Pacemaker in Ubuntu 16.04

Prerequisite

Two nodes of Ubuntu 16.04 with below initial configuration.

/etc/hostname /etc/hosts IP

Node1 node1.hatest.com 192.168.1.191 node1.hatest.com node1 192.168.1.191

Node2 Node2.hatest.com 192.168.1.192 node2.hatest.com node2 192.168.1.192

Alias 192.168.1.190

Preparations

Before proceed to the main installation phase please check below issues, that may help us during the whole process.

 You may change the APT sources from bd to us

 apt-get update

 apt-get upgrade

 Enable root login

Installation:

 For an instant keep on a ping on the alias IP (192.168.1.190) from another host of the LAN. After the installation, we will check whether we are getting response from it or not…!!!!!!!!!!

 We can sync time on both nodes by below steps.

root@node1:/home/sharif# dpkg-reconfigure tzdata

[Follow next easy steps to get below output on both nodes]

Current default time zone: 'Asia/Dhaka'

Local time is now: Tue Jun 19 15:19:53 +06 2018.

Universal Time is now: Tue Jun 19 09:19:53 UTC 2018.

 Perform apt update & upgrade on both nodes.

 Install pacemaker on both nodes.

root@node1:/home/sharif# apt install pacemaker

root@node2:/home/sharif# apt install pacemaker

Corosync is installed as a dependency of the Pacemaker package. So we do not need to install it manually.

 Follow below steps only on Node1.

root@node1:/home/sharif# apt install haveged

root@node1:/home/sharif# corosync-keygen

This haveged package allows us to easily increase the amount of entropy on our server, which is required by the corosync-keygen script.

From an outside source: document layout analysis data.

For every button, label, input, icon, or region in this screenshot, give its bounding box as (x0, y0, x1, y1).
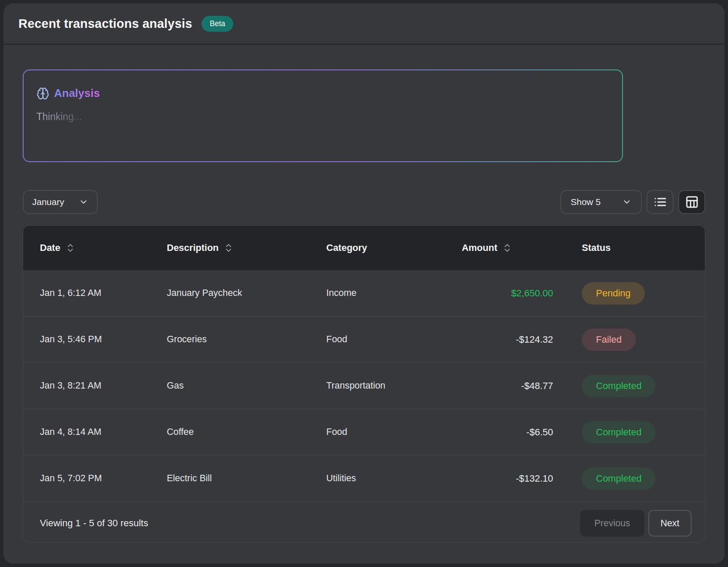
page-title: Recent transactions analysis (18, 17, 192, 31)
chevrons-up-down-icon[interactable] (223, 243, 234, 253)
page-size-selector[interactable]: Show 5 (560, 190, 642, 214)
cell-amount: -$124.32 (455, 334, 553, 345)
status-badge: Pending (582, 282, 645, 305)
table-row[interactable]: Jan 3, 5:46 PM Groceries Food -$124.32 F… (23, 316, 705, 362)
cell-description: Groceries (167, 334, 326, 345)
analysis-heading: Analysis (36, 87, 609, 100)
cell-date: Jan 5, 7:02 PM (40, 473, 167, 484)
cell-category: Transportation (326, 380, 455, 391)
table-view-button[interactable] (678, 190, 705, 214)
next-button[interactable]: Next (648, 510, 692, 537)
cell-category: Utilities (326, 473, 455, 484)
status-badge: Completed (582, 467, 656, 490)
table-row[interactable]: Jan 5, 7:02 PM Electric Bill Utilities -… (23, 455, 705, 501)
table-row[interactable]: Jan 1, 6:12 AM January Paycheck Income $… (23, 270, 705, 316)
column-label: Status (582, 242, 611, 253)
right-controls: Show 5 (560, 190, 705, 214)
status-badge: Completed (582, 421, 656, 443)
cell-description: Gas (167, 380, 326, 391)
table-row[interactable]: Jan 4, 8:14 AM Coffee Food -$6.50 Comple… (23, 409, 705, 455)
table-body: Jan 1, 6:12 AM January Paycheck Income $… (23, 270, 705, 501)
chevrons-up-down-icon[interactable] (502, 243, 512, 253)
cell-amount: -$132.10 (455, 473, 553, 484)
column-header-status: Status (553, 242, 692, 253)
cell-date: Jan 3, 8:21 AM (40, 380, 167, 391)
list-view-button[interactable] (647, 190, 674, 214)
header-divider (3, 44, 725, 45)
chevrons-up-down-icon[interactable] (65, 243, 75, 253)
cell-description: Electric Bill (167, 473, 326, 484)
cell-date: Jan 1, 6:12 AM (40, 288, 167, 299)
cell-status: Completed (553, 375, 692, 397)
beta-badge: Beta (202, 16, 233, 32)
table-header-row: Date Description Category Amount (23, 226, 705, 270)
table-row[interactable]: Jan 3, 8:21 AM Gas Transportation -$48.7… (23, 362, 705, 409)
controls-row: January Show 5 (23, 190, 705, 214)
brain-icon (36, 87, 49, 100)
column-header-amount[interactable]: Amount (455, 242, 553, 253)
cell-status: Completed (553, 421, 692, 443)
pagination: Previous Next (580, 510, 692, 537)
cell-amount: $2,650.00 (455, 288, 553, 299)
cell-description: Coffee (167, 427, 326, 437)
column-header-description[interactable]: Description (167, 242, 326, 253)
cell-description: January Paycheck (167, 288, 326, 299)
column-header-date[interactable]: Date (40, 242, 167, 253)
transactions-table: Date Description Category Amount (23, 225, 705, 543)
column-label: Date (40, 242, 60, 253)
cell-date: Jan 3, 5:46 PM (40, 334, 167, 345)
status-badge: Completed (582, 375, 656, 397)
column-label: Description (167, 242, 219, 253)
analysis-title: Analysis (54, 87, 100, 100)
analysis-panel: Analysis Thinking... (23, 69, 623, 162)
cell-amount: -$48.77 (455, 380, 553, 392)
cell-status: Completed (553, 467, 692, 490)
table-footer: Viewing 1 - 5 of 30 results Previous Nex… (23, 501, 705, 543)
app-header: Recent transactions analysis Beta (3, 3, 725, 44)
chevron-down-icon (79, 197, 88, 207)
previous-button[interactable]: Previous (580, 510, 644, 537)
cell-category: Income (326, 288, 455, 299)
cell-date: Jan 4, 8:14 AM (40, 427, 167, 437)
column-header-category: Category (326, 242, 455, 253)
main-card: Recent transactions analysis Beta Analys… (3, 3, 725, 564)
page-size-value: Show 5 (571, 197, 601, 207)
list-icon (653, 195, 667, 209)
cell-status: Pending (553, 282, 692, 305)
status-badge: Failed (582, 329, 636, 351)
cell-amount: -$6.50 (455, 427, 553, 438)
table-icon (685, 195, 699, 209)
thinking-status-text: Thinking... (36, 111, 82, 123)
results-summary: Viewing 1 - 5 of 30 results (40, 518, 148, 529)
month-selector[interactable]: January (23, 190, 98, 214)
month-selector-value: January (32, 197, 64, 207)
column-label: Amount (462, 242, 497, 253)
cell-category: Food (326, 334, 455, 345)
column-label: Category (326, 242, 367, 253)
cell-status: Failed (553, 329, 692, 351)
chevron-down-icon (622, 197, 632, 207)
cell-category: Food (326, 427, 455, 437)
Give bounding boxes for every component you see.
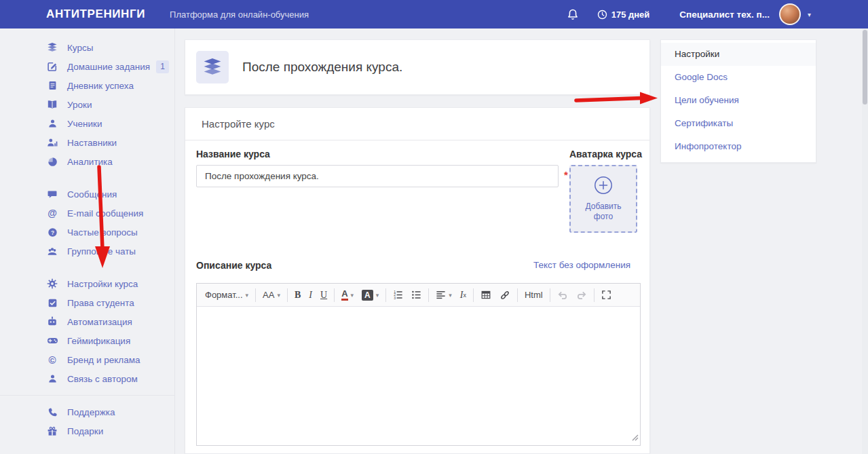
avatar-upload-label: Добавить фото [580, 202, 627, 222]
numbered-list-button[interactable]: 123 [389, 286, 407, 304]
sidebar-item-homework[interactable]: Домашние задания 1 [0, 57, 174, 76]
chevron-down-icon [351, 292, 354, 299]
sidebar-item-gamification[interactable]: Геймификация [0, 331, 174, 350]
sidebar-item-gifts[interactable]: Подарки [0, 421, 174, 440]
sidebar-item-author-contact[interactable]: Связь с автором [0, 369, 174, 388]
sidebar-item-label: Ученики [67, 119, 102, 129]
toolbar-separator [517, 288, 518, 302]
italic-button[interactable]: I [305, 286, 316, 304]
messages-icon [46, 189, 58, 200]
panel-item-infoprotector[interactable]: Инфопротектор [661, 135, 816, 158]
plain-text-link[interactable]: Текст без оформления [533, 260, 630, 270]
courses-icon [46, 42, 58, 54]
panel-item-certificates[interactable]: Сертификаты [661, 112, 816, 135]
undo-button[interactable] [553, 286, 572, 304]
text-color-icon: A [341, 289, 347, 301]
sidebar-item-mentors[interactable]: Наставники [0, 133, 174, 152]
user-avatar[interactable] [779, 3, 801, 25]
numbered-list-icon: 123 [393, 290, 403, 300]
sidebar-item-lessons[interactable]: Уроки [0, 95, 174, 114]
sidebar-item-success-diary[interactable]: Дневник успеха [0, 76, 174, 95]
sidebar-item-support[interactable]: Поддержка [0, 402, 174, 421]
html-source-button[interactable]: Html [521, 286, 547, 304]
app-tagline: Платформа для онлайн-обучения [170, 10, 309, 20]
editor-toolbar: Формат... AA B I U A A 123 Html [197, 284, 640, 307]
format-dropdown[interactable]: Формат... [201, 286, 252, 304]
panel-item-google-docs[interactable]: Google Docs [661, 66, 816, 89]
course-books-icon [196, 51, 229, 83]
analytics-icon [46, 156, 58, 168]
bold-button[interactable]: B [290, 286, 305, 304]
sidebar-item-automation[interactable]: Автоматизация [0, 312, 174, 331]
sidebar-item-messages[interactable]: Сообщения [0, 185, 174, 204]
app-logo[interactable]: АНТИТРЕНИНГИ [46, 7, 145, 21]
automation-icon [46, 316, 58, 328]
insert-link-button[interactable] [495, 286, 514, 304]
fullscreen-button[interactable] [597, 286, 616, 304]
sidebar-item-label: Дневник успеха [67, 81, 134, 91]
notifications-bell-icon[interactable] [566, 7, 580, 21]
sidebar-item-brand[interactable]: Бренд и реклама [0, 350, 174, 369]
rich-text-editor: Формат... AA B I U A A 123 Html [196, 283, 641, 446]
underline-button[interactable]: U [316, 286, 331, 304]
settings-tab-label: Настройте курс [202, 118, 275, 130]
bg-color-dropdown[interactable]: A [358, 286, 383, 304]
scrollbar-thumb[interactable] [863, 30, 867, 105]
students-icon [46, 118, 58, 130]
user-menu-chevron-down-icon[interactable] [808, 11, 811, 18]
sidebar-item-email-messages[interactable]: E-mail сообщения [0, 204, 174, 223]
clock-icon [597, 10, 607, 20]
sidebar-item-group-chats[interactable]: Групповые чаты [0, 242, 174, 261]
user-name[interactable]: Специалист тех. п... [679, 10, 770, 20]
required-asterisk: * [564, 169, 568, 181]
sidebar-item-analytics[interactable]: Аналитика [0, 152, 174, 171]
redo-icon [576, 290, 587, 301]
sidebar-item-course-settings[interactable]: Настройки курса [0, 274, 174, 293]
toolbar-separator [550, 288, 550, 302]
email-icon [46, 208, 58, 219]
font-size-label: AA [263, 290, 274, 300]
bg-color-icon: A [362, 290, 373, 301]
course-name-input[interactable] [196, 165, 559, 187]
sidebar-item-label: Уроки [67, 100, 92, 110]
course-header-card: После прохождения курса. [185, 39, 650, 95]
sidebar: Курсы Домашние задания 1 Дневник успеха … [0, 29, 175, 454]
toolbar-separator [255, 288, 256, 302]
panel-item-learning-goals[interactable]: Цели обучения [661, 89, 816, 112]
chevron-down-icon [277, 292, 280, 299]
lessons-icon [46, 99, 58, 111]
sidebar-group-gap [0, 261, 174, 274]
sidebar-group-gap [0, 171, 174, 185]
font-size-dropdown[interactable]: AA [259, 286, 284, 304]
clear-format-button[interactable] [456, 286, 470, 304]
diary-icon [46, 80, 58, 92]
resize-handle[interactable] [631, 432, 639, 444]
homework-count-badge: 1 [156, 60, 169, 73]
chevron-down-icon [246, 292, 249, 299]
page-scrollbar[interactable] [862, 29, 868, 454]
course-title: После прохождения курса. [242, 60, 402, 75]
course-settings-card: Настройте курс Название курса * Аватарка… [185, 107, 650, 454]
bullet-list-button[interactable] [407, 286, 426, 304]
sidebar-item-label: Права студента [67, 298, 134, 308]
course-avatar-label: Аватарка курса [569, 149, 642, 159]
align-dropdown[interactable] [432, 286, 456, 304]
svg-text:3: 3 [394, 296, 396, 300]
sidebar-item-courses[interactable]: Курсы [0, 38, 174, 57]
panel-item-settings[interactable]: Настройки [661, 43, 816, 66]
link-icon [499, 290, 510, 301]
bullet-list-icon [411, 290, 421, 300]
sidebar-item-students[interactable]: Ученики [0, 114, 174, 133]
editor-content[interactable] [197, 307, 640, 445]
redo-button[interactable] [572, 286, 591, 304]
text-color-dropdown[interactable]: A [337, 286, 358, 304]
sidebar-item-label: Сообщения [67, 189, 117, 200]
insert-table-button[interactable] [476, 286, 495, 304]
toolbar-separator [334, 288, 335, 302]
sidebar-item-faq[interactable]: ? Частые вопросы [0, 223, 174, 242]
undo-icon [557, 290, 568, 301]
sidebar-item-student-rights[interactable]: Права студента [0, 293, 174, 312]
homework-icon [46, 61, 58, 73]
subscription-days[interactable]: 175 дней [597, 10, 650, 20]
avatar-upload-box[interactable]: Добавить фото [569, 165, 637, 233]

corosync-keygen will generate a 128-byte cluster authorization key, and write it to /etc/corosync/authkey

 Now copy the authkeys from Node1 to Node2 as shown below.

root@node1:/home/sharif# scp /etc/corosync/authkey root@192.168.1.192:/tmp

The authenticity of host '192.168.1.192 (192.168.1.192)' can't be established.

ECDSA key fingerprint is SHA256:fnsDOzHiX3MHlhsqr97PKZqgwBKG0gmCOnbKUDpzDYE.

Are you sure you want to continue connecting (yes/no)? yes

Warning: Permanently added '192.168.1.192' (ECDSA) to the list of known hosts.

root@192.168.1.192's password:

authkey 100% 128 0.1KB/s 00:00

 On Node2, move the authkey file to the proper location (/etc/corosync/), and restrict its permissions to root. Check below steps:

root@node2:/home/sharif# mv /tmp/authkey /etc/corosync

root@node2:/home/sharif# chown root: /etc/corosync/authkey

root@node2:/home/sharif# chmod 400 /etc/corosync/authkey

 On both nodes, open the /etc/corosync/corosync.conf file and modify/add it as per below example file.

totem {

version: 2

cluster_name: lbcluster

transport: udpu

interface {

ringnumber: 0

bindnetaddr: 192.168.1.190

broadcast: yes

mcastport: 5405

}

quorum {

provider: corosync_votequorum

two_node: 1

}

nodelist {

node {

ring0_addr: 192.168.1.191

nodeid: 1

}

node {

ring0_addr: 192.168.1.192

nodeid: 2

}

logging {

to_logfile: yes

logfile: /var/log/corosync/corosync.log

to_syslog: yes

timestamp: on

}

*** Green marked lies may not found at the file, please add it under the previous line/existing point. If any further change noticed at the file please match it exactly like the above example file.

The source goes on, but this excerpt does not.